I think what the parent means is that a motivated experiment designer can (even accidentally) create an experiment that has a high false-positive rate, thus providing very little Bayesian evidence given a positive result. Ideally, you'd have the experiment designed by someone who actually wanted to falsify the hypothesis (or at least a neutral party), such that the non-null conclusion, if arrived at, would be really strong Bayesian evidence.
This is subtle but important distinction. It is absolutely possible to do a confirming experiment that can give misleading results. There is a nice explanation in the wikipedia article under "Confirmation Bias".
A striking example is the (2,4,6) test. From wikipedia:
"Wason's research on hypothesis-testing
The term "confirmation bias" was coined by English psychologist Peter Wason.[66] For an experiment published in 1960, he challenged participants to identify a rule applying to triples of numbers. At the outset, they were told that (2,4,6) fits the rule. Participants could generate their own triples and the experimenter told them whether or not each triple conformed to the rule.[67][68]
While the actual rule was simply "any ascending sequence", the participants had a great deal of difficulty in finding it, often announcing rules that were far more specific, such as "the middle number is the average of the first and last".[67] The participants seemed to test only positive examples—triples that obeyed their hypothesized rule. For example, if they thought the rule was, "Each number is two greater than its predecessor", they would offer a triple that fit this rule, such as (11,13,15) rather than a triple that violates it, such as (11,12,19).[69]

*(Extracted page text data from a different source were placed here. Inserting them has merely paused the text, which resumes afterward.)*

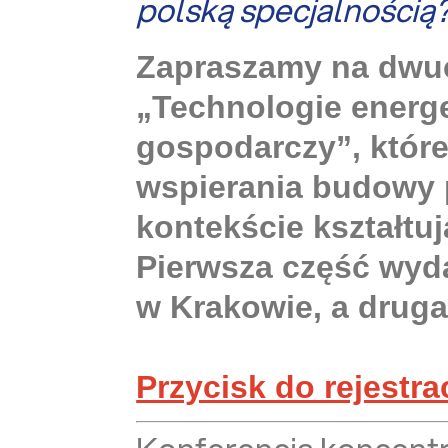
polską specjalnością
Zapraszamy na dwuc
„Technologie energe
gospodarczy”, które
wspierania budowy 
kontekście kształtu
Pierwsza część wyd
w Krakowie, a drug
Przycisk do rejestra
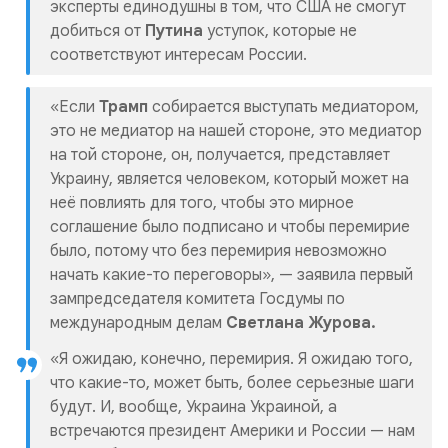
эксперты единодушны в том, что США не смогут
добиться от
Путина
уступок, которые не
соответствуют интересам России.
«Если
Трамп
собирается выступать медиатором,
это не медиатор на нашей стороне, это медиатор
на той стороне, он, получается, представляет
Украину, является человеком, который может на
неё повлиять для того, чтобы это мирное
соглашение было подписано и чтобы перемирие
было, потому что без перемирия невозможно
начать какие-то переговоры», —
заявила первый
зампредседателя комитета Госдумы по
международным делам
Светлана Журова.
«Я ожидаю, конечно, перемирия. Я ожидаю того,
что какие-то, может быть, более серьезные шаги
будут. И, вообще, Украина Украиной, а
встречаются президент Америки и России — нам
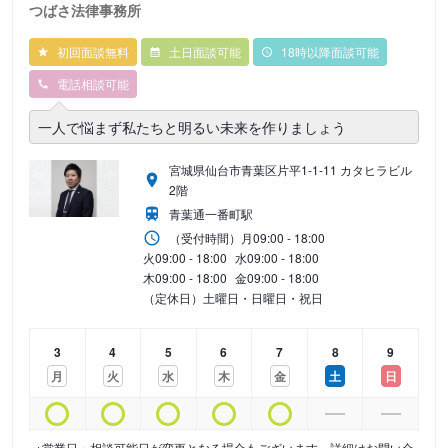
つばさ法律事務所
初回面談無料
土日面談可能
18時以降面談可能
電話相談可能
一人で悩まず私たちと明るい未来を作りましょう
宮城県仙台市青葉区片平1-1-11 カタヒラビル
2階
青葉通一番町駅
（受付時間）
月
09:00 - 18:00
火
09:00 - 18:00
水
09:00 - 18:00
木
09:00 - 18:00
金
09:00 - 18:00
（定休日）土曜日・日曜日・祝日
3
4
5
6
7
8
9
月
火
水
木
金
土
日
※営業日・相談可能日が変更となる場合もございます。詳細はお問い合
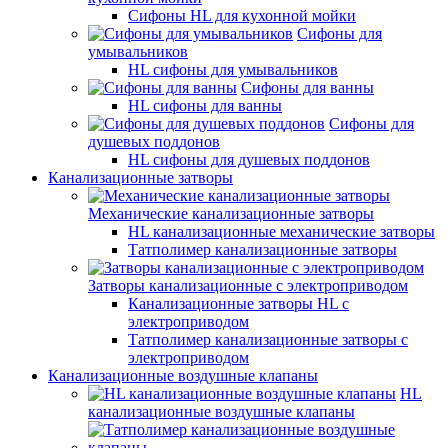
Сифоны HL для кухонной мойки
Сифоны для
умывальников
HL сифоны для умывальников
Сифоны для ванны
HL сифоны для ванны
Сифоны для
душевых поддонов
HL сифоны для душевых поддонов
Канализационные затворы
Механические канализационные затворы
HL канализационные механические затворы
Татполимер канализационные затворы
Затворы канализационные с электроприводом
Канализационные затворы HL с
электроприводом
Татполимер канализационные затворы с
электроприводом
Канализационные воздушные клапаны
HL
канализационные воздушные клапаны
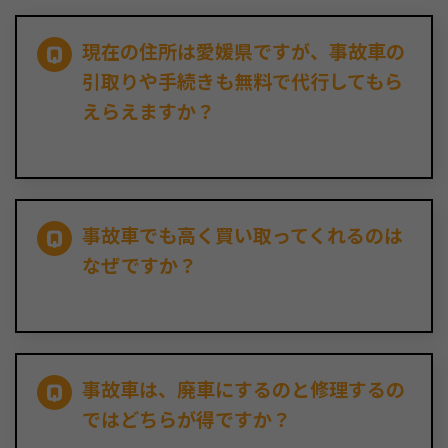
現在の住所は愛媛県ですが、事故車の
引取りや手続きも無料で代行してもら
えらえますか？
事故車でも高く買い取ってくれるのは
なぜですか？
事故車は、廃車にするのと修理するの
ではどちらが得ですか？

Wason accepted falsificationism, according to which a scientific test of a hypothesis is a serious attempt to falsify it. He interpreted his results as showing a preference for confirmation over falsification, hence the term "confirmation bias".[Note 4][70] Wason also used confirmation bias to explain the results of his selection task experiment.[71] In this task, participants are given partial information about a set of objects, and have to specify what further information they would need to tell whether or not a conditional rule ("If A, then B") applies. It has been found repeatedly that people perform badly on various forms of this test, in most cases ignoring information that could potentially refute the rule."

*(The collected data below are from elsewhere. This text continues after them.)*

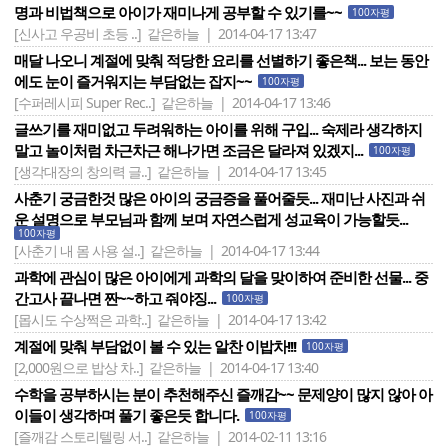
명과 비법책으로 아이가 재미나게 공부할 수 있기를~~
100자평
[신사고 우공비 초등 ..]
같은하늘 | 2014-04-17 13:47
매달 나오니 계절에 맞춰 적당한 요리를 선별하기 좋은책... 보는 동안
에도 눈이 즐거워지는 부담없는 잡지~~
100자평
[수퍼레시피 Super Rec..]
같은하늘 | 2014-04-17 13:46
글쓰기를 재미없고 두려워하는 아이를 위해 구입... 숙제라 생각하지
말고 놀이처럼 차근차근 해나가면 조금은 달라져 있겠지...
100자평
[생각대장의 창의력 글..]
같은하늘 | 2014-04-17 13:45
사춘기 궁금한것 많은 아이의 궁금증을 풀어줄듯... 재미난 사진과 쉬
운 설명으로 부모님과 함께 보며 자연스럽게 성교육이 가능할듯...
100자평
[사춘기 내 몸 사용 설..]
같은하늘 | 2014-04-17 13:44
과학에 관심이 많은 아이에게 과학의 달을 맞이하여 준비한 선물... 중
간고사 끝나면 짠~~하고 줘야징...
100자평
[몹시도 수상쩍은 과학..]
같은하늘 | 2014-04-17 13:42
계절에 맞춰 부담없이 볼 수 있는 알찬 이밥차!!!
100자평
[2,000원으로 밥상 차..]
같은하늘 | 2014-04-17 13:40
수학을 공부하시는 분이 추천해주신 즐깨감~~ 문제양이 많지 않아 아
이들이 생각하며 풀기 좋은듯 합니다.
100자평
[즐깨감 스토리텔링 서..]
같은하늘 | 2014-02-11 13:16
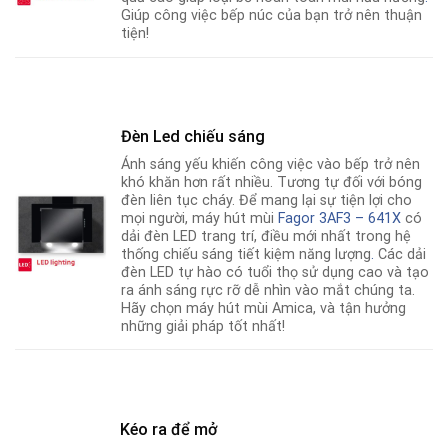
Giúp công việc bếp núc của bạn trở nên thuận
tiện!
Đèn Led chiếu sáng
Ánh sáng yếu khiến công việc vào bếp trở nên
khó khăn hơn rất nhiều. Tương tự đối với bóng
đèn liên tục cháy. Để mang lại sự tiện lợi cho
mọi người, máy hút mùi
Fagor 3AF3 – 641X
có
dải đèn LED trang trí, điều mới nhất trong hệ
thống chiếu sáng tiết kiệm năng lượng
.
Các dải
đèn LED tự hào có tuổi thọ sử dụng cao và tạo
ra ánh sáng rực rỡ dễ nhìn vào mắt chúng ta.
Hãy chọn máy hút mùi Amica, và tận hưởng
những giải pháp tốt nhất!
Kéo ra để mở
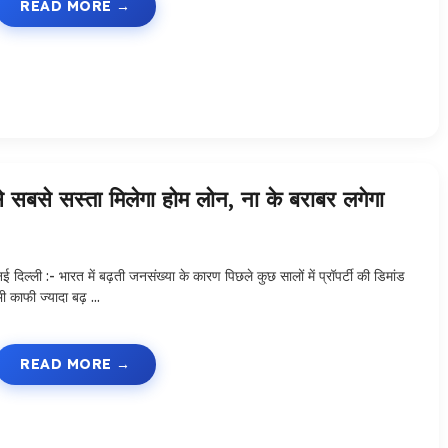
READ MORE
े सस्ता मिलेगा होम लोन, ना के बराबर लगेगा
ई दिल्ली :- भारत में बढ़ती जनसंख्या के कारण पिछले कुछ सालों में प्रॉपर्टी की डिमांड
भी काफी ज्यादा बढ़ …
READ MORE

Yes their rules might be more specific than the general rule, but that is not a problem. Their rules were a correct subset of the more general rule (if what you are describing is accurate). Now if they are claiming a broad hypothesis and only providing a set of data that asserts a subset of the hypothesis, that is a problem. They are being misleading one way or another. If the researcher is presenting a hypothesis and misses out on data (for whatever reason), then somebody else will (ideally) point this out. Nonetheless, just acting like this misrepresentation can happen therefore don't trust some particular study is little more than baseless criticism.

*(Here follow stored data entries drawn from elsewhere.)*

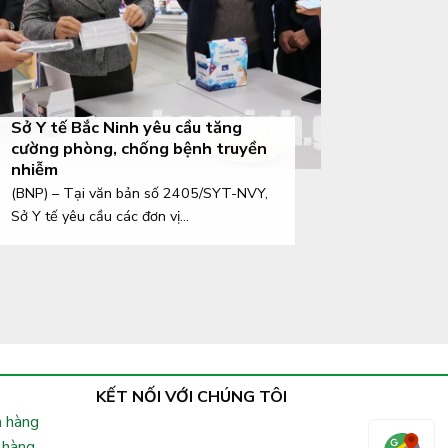
Sở Y tế Bắc Ninh yêu cầu tăng
cường phòng, chống bệnh truyền
nhiễm
(BNP) – Tại văn bản số 2405/SYT-NVY,
Sở Y tế yêu cầu các đơn vị...
KẾT NỐI VỚI CHÚNG TÔI
 hàng
 hàng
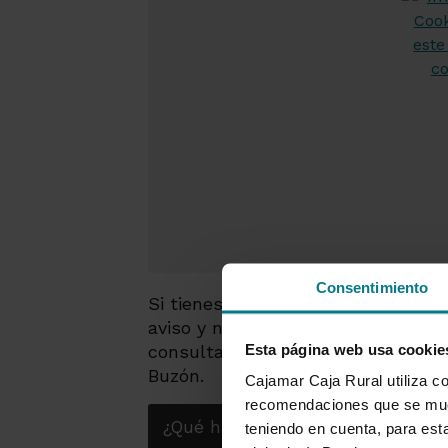
Consentimiento
Si tienes que consultar alguna tr
aviso y no tienes a mano el docu
Esta página web usa cookie
consultarlo en cualquier momento 
Buzón.
Cajamar Caja Rural utiliza co
recomendaciones que se mues
¿Qué hacer si no encuentras tu 
teniendo en cuenta, para esta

They tested the hypothesis that heroin is addictive by itself, the one supported by the self-administration experiment, and got pretty unexpected results. As far as the scientific method is concerned, their experiment looks ok to me.
It's interesting to note that the criticism of the Rat Park experiment uses exactly the same reasoning Rat Park designers used against self-administering experiment, namely that one of seemingly innocuous parts of experimental setup (isolation and genetic variance respectively) was causing a major results bias.
I guess that's one way to interpret the phrase "designed to confirm," but it's also a fairly natural way to describe a legitimate test. I might, for example, say that I "designed an interview process to confirm that candidates are qualified," and of course it's clear that the process will either confirm or deny.